- _About this task_
Reproduce, with no changes, the line where "Idealna propozycja na" appears and every subsequent line of the listing, the last one included.

- _Dataset records_

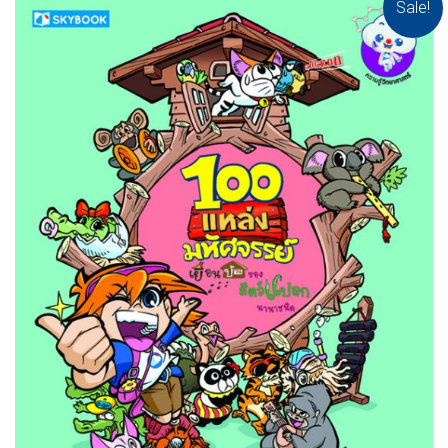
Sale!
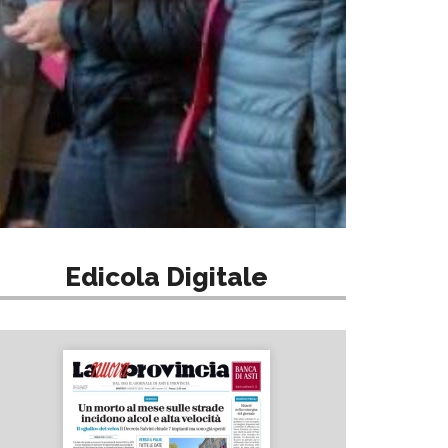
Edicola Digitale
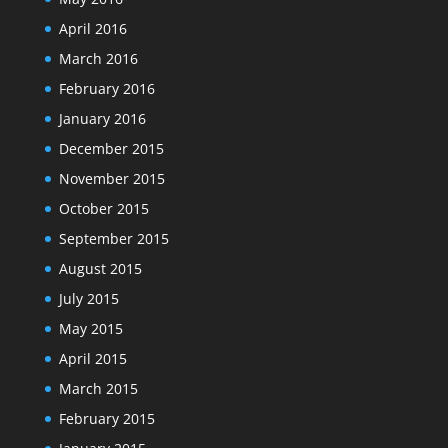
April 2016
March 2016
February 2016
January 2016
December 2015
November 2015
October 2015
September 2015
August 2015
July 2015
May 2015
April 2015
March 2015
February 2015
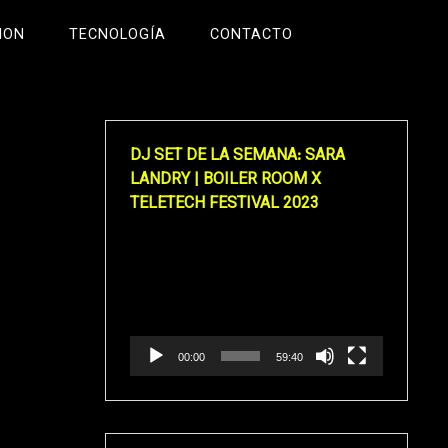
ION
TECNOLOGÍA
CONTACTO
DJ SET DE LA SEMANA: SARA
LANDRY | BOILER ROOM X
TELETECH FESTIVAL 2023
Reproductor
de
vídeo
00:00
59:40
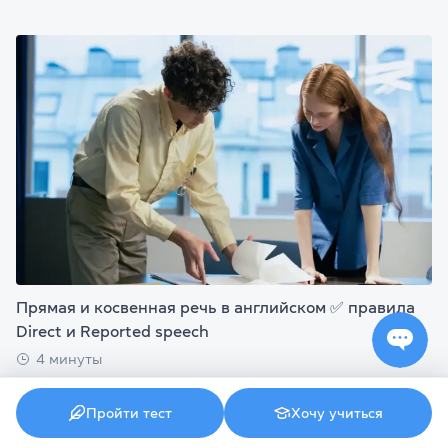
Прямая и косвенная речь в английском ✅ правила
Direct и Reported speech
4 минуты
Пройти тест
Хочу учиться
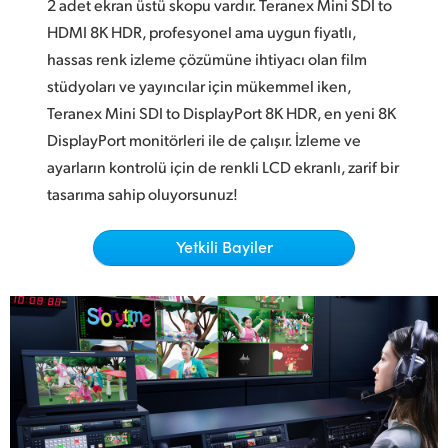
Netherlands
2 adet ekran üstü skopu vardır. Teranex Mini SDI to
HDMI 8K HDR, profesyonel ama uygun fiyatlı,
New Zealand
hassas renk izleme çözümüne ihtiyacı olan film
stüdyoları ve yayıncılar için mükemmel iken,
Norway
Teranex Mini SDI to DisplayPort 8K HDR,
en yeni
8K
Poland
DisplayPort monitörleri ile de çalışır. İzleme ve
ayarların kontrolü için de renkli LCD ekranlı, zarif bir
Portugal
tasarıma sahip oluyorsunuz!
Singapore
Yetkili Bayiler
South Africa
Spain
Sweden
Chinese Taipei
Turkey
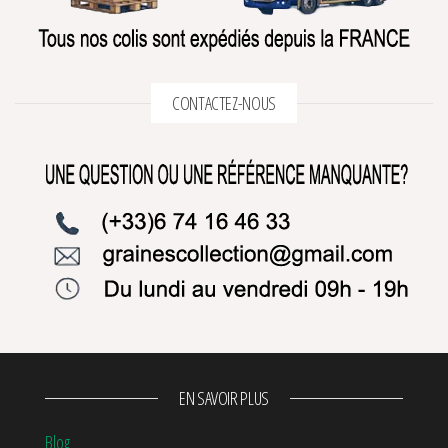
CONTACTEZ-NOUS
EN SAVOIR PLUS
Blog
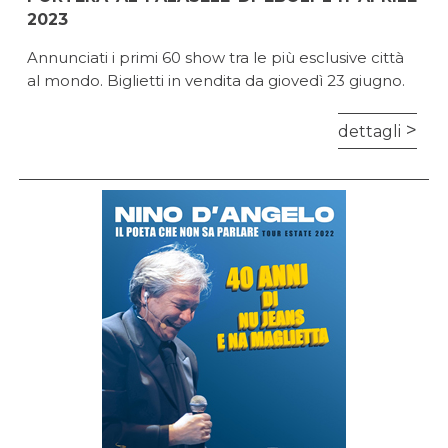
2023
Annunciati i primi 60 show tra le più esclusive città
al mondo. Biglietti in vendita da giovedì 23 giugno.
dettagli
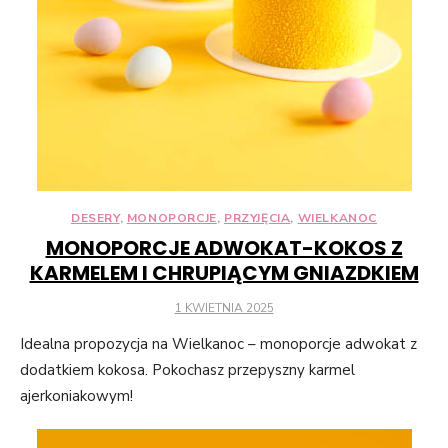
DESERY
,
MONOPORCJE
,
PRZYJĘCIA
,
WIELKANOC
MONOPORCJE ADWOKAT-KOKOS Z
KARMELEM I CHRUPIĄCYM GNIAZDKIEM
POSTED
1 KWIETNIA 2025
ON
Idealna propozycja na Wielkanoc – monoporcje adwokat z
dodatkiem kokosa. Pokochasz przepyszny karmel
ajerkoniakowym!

- _Exercise answer_
Idealna propozycja na Wielkanoc – monoporcje adwokat z
dodatkiem kokosa. Pokochasz przepyszny karmel
ajerkoniakowym!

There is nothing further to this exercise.